◆ Your instructions ◆
Every line below needs to be returned exactly as written.
BEGIN Entries supplied
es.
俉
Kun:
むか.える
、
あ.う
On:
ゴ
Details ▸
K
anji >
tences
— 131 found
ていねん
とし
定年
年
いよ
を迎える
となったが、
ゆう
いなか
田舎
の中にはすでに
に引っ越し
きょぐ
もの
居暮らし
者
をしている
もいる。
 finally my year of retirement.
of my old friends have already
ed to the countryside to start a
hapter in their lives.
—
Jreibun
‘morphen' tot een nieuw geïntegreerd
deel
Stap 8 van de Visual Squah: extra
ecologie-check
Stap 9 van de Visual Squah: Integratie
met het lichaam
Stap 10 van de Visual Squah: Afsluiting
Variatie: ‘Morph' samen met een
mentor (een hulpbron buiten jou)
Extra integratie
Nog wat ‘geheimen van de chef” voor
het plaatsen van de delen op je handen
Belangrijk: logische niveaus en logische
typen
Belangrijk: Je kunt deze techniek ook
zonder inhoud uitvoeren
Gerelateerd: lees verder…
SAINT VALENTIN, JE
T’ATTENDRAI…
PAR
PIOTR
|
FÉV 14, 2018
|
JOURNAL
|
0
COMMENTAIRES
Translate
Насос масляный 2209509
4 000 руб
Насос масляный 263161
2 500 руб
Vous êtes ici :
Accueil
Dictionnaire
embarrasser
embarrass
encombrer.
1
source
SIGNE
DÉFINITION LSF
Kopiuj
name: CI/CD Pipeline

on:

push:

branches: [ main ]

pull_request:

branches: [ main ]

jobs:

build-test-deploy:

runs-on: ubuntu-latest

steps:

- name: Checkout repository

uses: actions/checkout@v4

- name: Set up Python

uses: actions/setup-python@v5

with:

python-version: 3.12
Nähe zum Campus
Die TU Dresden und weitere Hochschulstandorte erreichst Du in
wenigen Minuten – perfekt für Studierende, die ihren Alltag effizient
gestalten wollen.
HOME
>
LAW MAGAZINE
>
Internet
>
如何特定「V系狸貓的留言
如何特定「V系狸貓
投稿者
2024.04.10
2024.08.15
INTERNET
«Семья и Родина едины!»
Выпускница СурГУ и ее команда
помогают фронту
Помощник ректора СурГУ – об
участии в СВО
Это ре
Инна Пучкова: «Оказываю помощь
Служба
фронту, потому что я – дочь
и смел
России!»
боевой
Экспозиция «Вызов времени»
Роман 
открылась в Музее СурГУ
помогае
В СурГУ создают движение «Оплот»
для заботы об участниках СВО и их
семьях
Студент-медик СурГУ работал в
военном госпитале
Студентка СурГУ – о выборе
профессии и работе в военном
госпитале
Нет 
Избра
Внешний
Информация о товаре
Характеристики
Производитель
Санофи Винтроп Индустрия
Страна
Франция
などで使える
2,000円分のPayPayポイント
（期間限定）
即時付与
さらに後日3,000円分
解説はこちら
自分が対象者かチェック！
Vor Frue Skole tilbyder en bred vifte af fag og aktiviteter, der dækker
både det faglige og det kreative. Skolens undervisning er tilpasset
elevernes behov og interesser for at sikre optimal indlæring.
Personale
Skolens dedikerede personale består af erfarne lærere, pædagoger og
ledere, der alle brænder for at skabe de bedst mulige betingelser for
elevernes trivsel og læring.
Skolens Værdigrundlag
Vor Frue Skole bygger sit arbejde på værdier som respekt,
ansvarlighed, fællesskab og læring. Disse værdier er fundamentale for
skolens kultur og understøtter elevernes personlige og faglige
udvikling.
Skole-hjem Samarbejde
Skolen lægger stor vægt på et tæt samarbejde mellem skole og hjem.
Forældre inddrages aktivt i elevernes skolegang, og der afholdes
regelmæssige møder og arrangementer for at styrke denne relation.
END Entries supplied
◆ Reply ◆
es.
俉
Kun:
むか.える
、
あ.う
On:
ゴ
Details ▸
K
anji >
tences
— 131 found
ていねん
とし
定年
年
いよ
を迎える
となったが、
ゆう
いなか
田舎
の中にはすでに
に引っ越し
きょぐ
もの
居暮らし
者
をしている
もいる。
 finally my year of retirement.
of my old friends have already
ed to the countryside to start a
hapter in their lives.
—
Jreibun
‘morphen' tot een nieuw geïntegreerd
deel
Stap 8 van de Visual Squah: extra
ecologie-check
Stap 9 van de Visual Squah: Integratie
met het lichaam
Stap 10 van de Visual Squah: Afsluiting
Variatie: ‘Morph' samen met een
mentor (een hulpbron buiten jou)
Extra integratie
Nog wat ‘geheimen van de chef” voor
het plaatsen van de delen op je handen
Belangrijk: logische niveaus en logische
typen
Belangrijk: Je kunt deze techniek ook
zonder inhoud uitvoeren
Gerelateerd: lees verder…
SAINT VALENTIN, JE
T’ATTENDRAI…
PAR
PIOTR
|
FÉV 14, 2018
|
JOURNAL
|
0
COMMENTAIRES
Translate
Насос масляный 2209509
4 000 руб
Насос масляный 263161
2 500 руб
Vous êtes ici :
Accueil
Dictionnaire
embarrasser
embarrass
encombrer.
1
source
SIGNE
DÉFINITION LSF
Kopiuj
name: CI/CD Pipeline

on:

push:

branches: [ main ]

pull_request:

branches: [ main ]

jobs:

build-test-deploy:

runs-on: ubuntu-latest

steps:

- name: Checkout repository

uses: actions/checkout@v4

- name: Set up Python

uses: actions/setup-python@v5

with:

python-version: 3.12
Nähe zum Campus
Die TU Dresden und weitere Hochschulstandorte erreichst Du in
wenigen Minuten – perfekt für Studierende, die ihren Alltag effizient
gestalten wollen.
HOME
>
LAW MAGAZINE
>
Internet
>
如何特定「V系狸貓的留言
如何特定「V系狸貓
投稿者
2024.04.10
2024.08.15
INTERNET
«Семья и Родина едины!»
Выпускница СурГУ и ее команда
помогают фронту
Помощник ректора СурГУ – об
участии в СВО
Это ре
Инна Пучкова: «Оказываю помощь
Служба
фронту, потому что я – дочь
и смел
России!»
боевой
Экспозиция «Вызов времени»
Роман 
открылась в Музее СурГУ
помогае
В СурГУ создают движение «Оплот»
для заботы об участниках СВО и их
семьях
Студент-медик СурГУ работал в
военном госпитале
Студентка СурГУ – о выборе
профессии и работе в военном
госпитале
Нет 
Избра
Внешний
Информация о товаре
Характеристики
Производитель
Санофи Винтроп Индустрия
Страна
Франция
などで使える
2,000円分のPayPayポイント
（期間限定）
即時付与
さらに後日3,000円分
解説はこちら
自分が対象者かチェック！
Vor Frue Skole tilbyder en bred vifte af fag og aktiviteter, der dækker
både det faglige og det kreative. Skolens undervisning er tilpasset
elevernes behov og interesser for at sikre optimal indlæring.
Personale
Skolens dedikerede personale består af erfarne lærere, pædagoger og
ledere, der alle brænder for at skabe de bedst mulige betingelser for
elevernes trivsel og læring.
Skolens Værdigrundlag
Vor Frue Skole bygger sit arbejde på værdier som respekt,
ansvarlighed, fællesskab og læring. Disse værdier er fundamentale for
skolens kultur og understøtter elevernes personlige og faglige
udvikling.
Skole-hjem Samarbejde
Skolen lægger stor vægt på et tæt samarbejde mellem skole og hjem.
Forældre inddrages aktivt i elevernes skolegang, og der afholdes
regelmæssige møder og arrangementer for at styrke denne relation.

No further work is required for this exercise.